Boone County Judge/Executive Gary Moore read a proclamation declaring it “TWA Flight 128 Day” in the County and State Rep. Addia Wuchner, R-Florence, delivered a citation that will be read into the record when the General Assembly gavels into session in January.

“It’s an honor to be part of the ceremony here today, representing the county, first-responders and all of the public works officials and volunteers that respond each and every day to the call,” Moore said.

Robert Hart of Ashland, KY, Tracy Smith-Eby, of Cincinnati and Richard Maier are all linked through TWA Flight 128. Hart and Smith-Eby survived the crash. Maier’s brother, U.S. serviceman Ronald Maier, perished in the crash en route to Pittsburgh to be reunited with his family after serving a tour in Vietnam.

Tracy Smith-Eby, now 51, was the baby in the apple tree. She obviously doesn’t remember anything from that night, but has been told she was resting in her grandmother’s lap when the plane went down, and was somehow placed safely in the apple tree as the aircraft exploded in flames, just a short distance away.

“Until this group got together, I never knew how I got off the plane,” Smith-Eby said. “I never knew who picked me up and as soon as I met the first responders, they told me that I was in an apple tree. That was always one of my big questions, ‘how did I make it?’”

Smith-Eby, of Cincinnati, said she has lived a normal life and most of the people she knows today aren’t even aware that she was the baby in the tree.

“It’s not something that comes up in normal conversations,” Smith-Eby said. “It came up a lot when I was younger, as everybody who knew me (then), knew I was the baby from the airplane. It’s just been part of my history, I don’t remember anything about it and that is a good thing, just to know that I was a survivor.”

Smith-Eby said it means a lot to her that people are still honoring those who perished, and the survivors, 50 years later.

“It’s wonderful to see all of the people here, to meet some of the other family members of the people who didn’t make it off the plane,” Smith-Eby said. “To see Bob is always great, to see that he is still around is a wonderful thing.”

Linda Holbrook, a Cincinnati Bell telephone operator on the night of the crash, was instrumental in organizing the memorial service.

“Bob” is Robert Hart of Ashland, Kentucky, now 92, who worked for the Internal revenue Service at the time of the crash.

“It amazes me, I can’t get over what they are doing here today,” Hart said. “I was really knocked out, so I don’t remember much about the night, but I’m glad I made it.”

Hart suffered multiple burns and a broken leg and spent a month-and-a-half in the hospital. He subsequently returned home to Ashland and later required an additional surgery on the leg.

Richard Maier drove in from Pennsylvania Sunday morning for the memorial service. His brother, Ronald Maier, was just 21 at the time he perished in the crash. Maier was returning to Millvale, Pennsylvania after serving a tour in Vietnam.

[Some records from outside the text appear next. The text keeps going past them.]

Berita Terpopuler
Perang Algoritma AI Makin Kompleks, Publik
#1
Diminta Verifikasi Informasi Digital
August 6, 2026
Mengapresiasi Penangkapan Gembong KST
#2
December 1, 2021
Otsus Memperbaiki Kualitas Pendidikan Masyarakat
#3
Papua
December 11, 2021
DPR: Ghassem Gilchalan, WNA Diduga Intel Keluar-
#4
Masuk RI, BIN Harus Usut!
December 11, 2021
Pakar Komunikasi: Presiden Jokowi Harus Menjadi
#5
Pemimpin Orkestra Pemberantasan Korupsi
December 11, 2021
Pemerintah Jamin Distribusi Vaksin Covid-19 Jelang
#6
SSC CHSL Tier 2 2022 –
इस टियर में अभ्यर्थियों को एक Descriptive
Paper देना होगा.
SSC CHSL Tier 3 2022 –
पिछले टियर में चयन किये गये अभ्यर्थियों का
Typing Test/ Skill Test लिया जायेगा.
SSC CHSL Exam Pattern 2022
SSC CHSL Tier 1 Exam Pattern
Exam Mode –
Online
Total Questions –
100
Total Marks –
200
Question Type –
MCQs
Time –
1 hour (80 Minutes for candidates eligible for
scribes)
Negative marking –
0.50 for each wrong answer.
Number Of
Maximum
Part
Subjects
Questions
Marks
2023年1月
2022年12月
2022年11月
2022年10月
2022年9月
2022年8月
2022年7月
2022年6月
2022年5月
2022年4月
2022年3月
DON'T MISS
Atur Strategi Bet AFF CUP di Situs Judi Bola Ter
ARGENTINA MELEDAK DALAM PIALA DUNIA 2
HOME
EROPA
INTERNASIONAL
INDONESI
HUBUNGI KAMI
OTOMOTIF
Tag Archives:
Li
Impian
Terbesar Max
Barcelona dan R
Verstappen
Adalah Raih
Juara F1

“We were all waiting for the plane to arrive at the Pittsburgh airport when we got the news,” Richard Maier said. “I was just 13 at the time and it’s devastating for a boy that age to lose his older brother.”

TWA Flight 128 survivors Robert Hart, now 92, and Tracy Smith-Eby, the baby in the tree, share an embrace, at Sunday’s memorial service.

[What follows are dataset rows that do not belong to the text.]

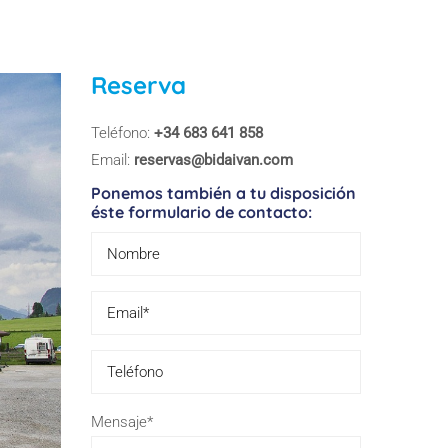
Reserva
Teléfono:
+34 683 641 858
Email:
reservas@bidaivan.com
Ponemos también a tu disposición
éste formulario de contacto:
Please leave 
Mensaje*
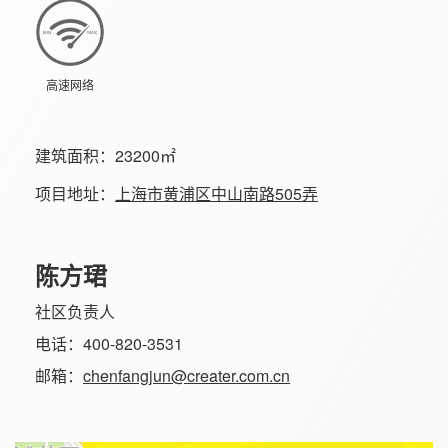
高速网络
建筑面积：
23200㎡
项目地址：
上海市黄浦区中山南路505弄
陈方珺
社区负责人
电话：400-820-3531
邮箱：
chenfangjun@creater.com.cn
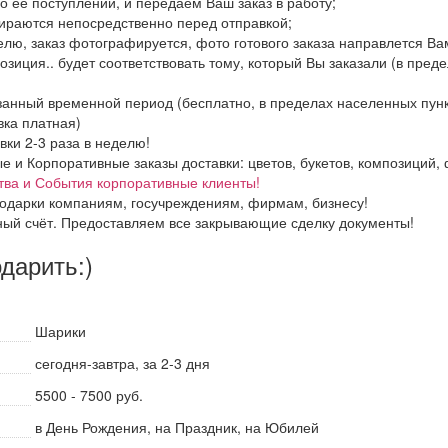
о её поступлении, и передаём Ваш заказ в работу;
бираются непосредственно перед отправкой;
елю, заказ фотографируется, фото готового заказа направлется В
озиция.. будет соответствовать тому, который Вы заказали (в пред
азанный временной период (бесплатно, в пределах населенных пун
вка платная)
вки 2-3 раза в неделю!
и Корпоративные заказы доставки: цветов, букетов, композиций, ф
тва и События корпоративные клиенты!
одарки компаниям, госучреждениям, фирмам, бизнесу!
ный счёт. Предоставляем все закрывающие сделку документы!
одарить:)
Шарики
сегодня-завтра, за 2-3 дня
5500 - 7500 руб.
в День Рождения, на Праздник, на Юбилей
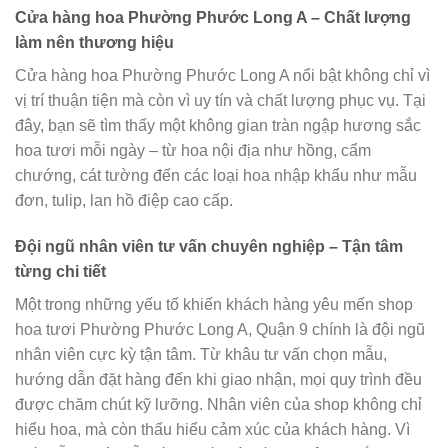
Cửa hàng hoa Phường Phước Long A – Chất lượng
làm nên thương hiệu
Cửa hàng hoa Phường Phước Long A nổi bật không chỉ vì
vị trí thuận tiện mà còn vì uy tín và chất lượng phục vụ. Tại
đây, bạn sẽ tìm thấy một không gian tràn ngập hương sắc
hoa tươi mỗi ngày – từ hoa nội địa như hồng, cẩm
chướng, cát tường đến các loại hoa nhập khẩu như mẫu
đơn, tulip, lan hồ điệp cao cấp.
Đội ngũ nhân viên tư vấn chuyên nghiệp – Tận tâm
từng chi tiết
Một trong những yếu tố khiến khách hàng yêu mến shop
hoa tươi Phường Phước Long A, Quận 9 chính là đội ngũ
nhân viên cực kỳ tận tâm. Từ khâu tư vấn chọn mẫu,
hướng dẫn đặt hàng đến khi giao nhận, mọi quy trình đều
được chăm chút kỹ lưỡng. Nhân viên của shop không chỉ
hiểu hoa, mà còn thấu hiểu cảm xúc của khách hàng. Vì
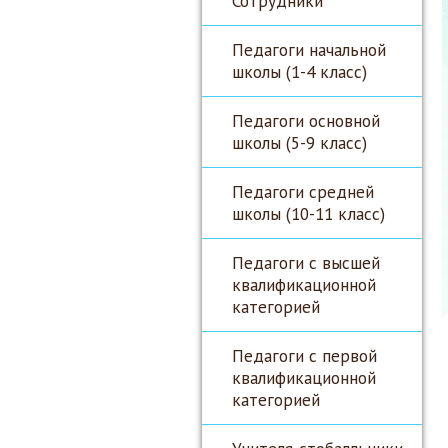
Сотрудники
Педагоги начальной
школы (1-4 класс)
Педагоги основной
школы (5-9 класс)
Педагоги средней
школы (10-11 класс)
Педагоги с высшей
квалификационной
категорией
Педагоги с первой
квалификационной
категорией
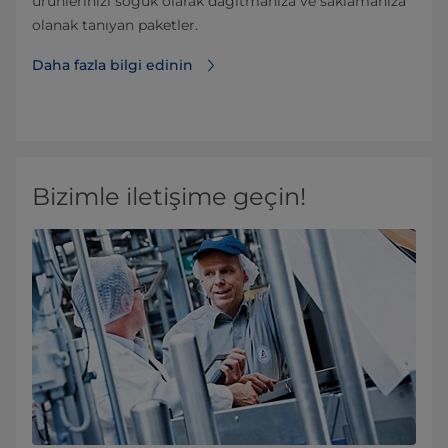
ürünlerinizi soğuk olarak dağıtmanıza ve saklamanıza
olanak tanıyan paketler.
Daha fazla bilgi edinin
Bizimle iletişime geçin!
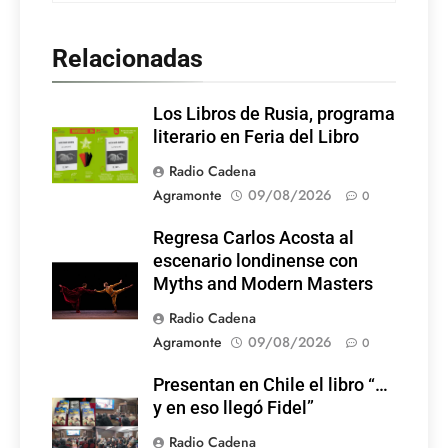
Relacionadas
Los Libros de Rusia, programa
literario en Feria del Libro
Radio Cadena
Agramonte
09/08/2026
0
Regresa Carlos Acosta al
escenario londinense con
Myths and Modern Masters
Radio Cadena
Agramonte
09/08/2026
0
Presentan en Chile el libro “…
y en eso llegó Fidel”
Radio Cadena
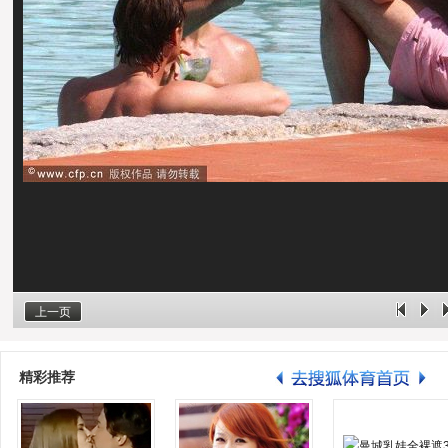
上一页
精彩推荐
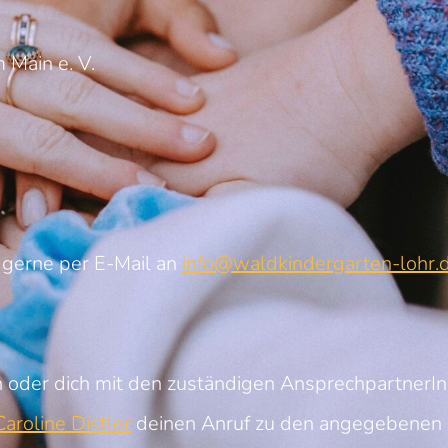
 Main e. V.
 gerne per E-Mail an
info@waldkindergarten-lohr.
 oder dich mit den zuständigen AnsprechpartnerI
aroline Distler
deinen Anruf zu den angegebenen 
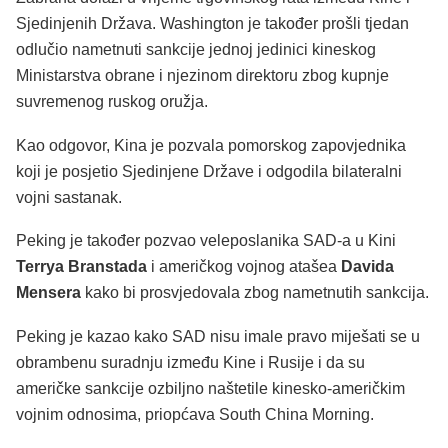
Sjedinjenih Država. Washington je također prošli tjedan
odlučio nametnuti sankcije jednoj jedinici kineskog
Ministarstva obrane i njezinom direktoru zbog kupnje
suvremenog ruskog oružja.
Kao odgovor, Kina je pozvala pomorskog zapovjednika
koji je posjetio Sjedinjene Države i odgodila bilateralni
vojni sastanak.
Peking je također pozvao veleposlanika SAD-a u Kini
Terrya Branstada
i američkog vojnog atašea
Davida
Mensera
kako bi prosvjedovala zbog nametnutih sankcija.
Peking je kazao kako SAD nisu imale pravo miješati se u
obrambenu suradnju između Kine i Rusije i da su
američke sankcije ozbiljno naštetile kinesko-američkim
vojnim odnosima, priopćava South China Morning.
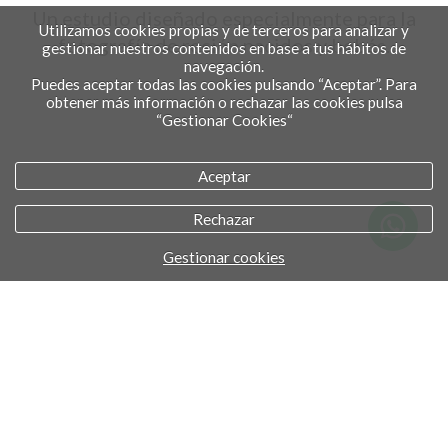
Un estudio diseñado especialmente para la
Utilizamos cookies propias y de terceros para analizar y
fotografía de recién nacidos y bebés.
gestionar nuestros contenidos en base a tus hábitos de
navegación.
Puedes aceptar todas las cookies pulsando “Aceptar”. Para
obtener más información o rechazar las cookies pulsa
“Gestionar Cookies“
Aceptar
Rechazar
Gestionar cookies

Linda Holbrook, a Cincinnati Bell telephone operator who fielded calls from panic-stricken family members on the night of the crash, was instrumental in organizing the memorial service. Holbrook said she always felt badly that she couldn’t provide more information on that night, but communication was not as advanced as it is today.

“I’m just glad I can do something for them now,” Holbrook said.

England Idlewild Park was chosen as the location for the service because an Aviation Memorial and Memorial Grove are located at the park near the entrance. The Memorial is dedicated to the victims of air disasters in Boone County.

In addition to TWA Flight 128, American Airlines Flight 383 crashed into a hillside on approach to the airport near the site where TWA Flight 128 went down two years later. Only four of the 62 people on board survived.

In 1955, TWA Flight 694 crashed two minutes after takeoff when it collided with an unreported DC-3 aircraft. A total of 15 people, which included everyone on board both aircraft, died in the collision.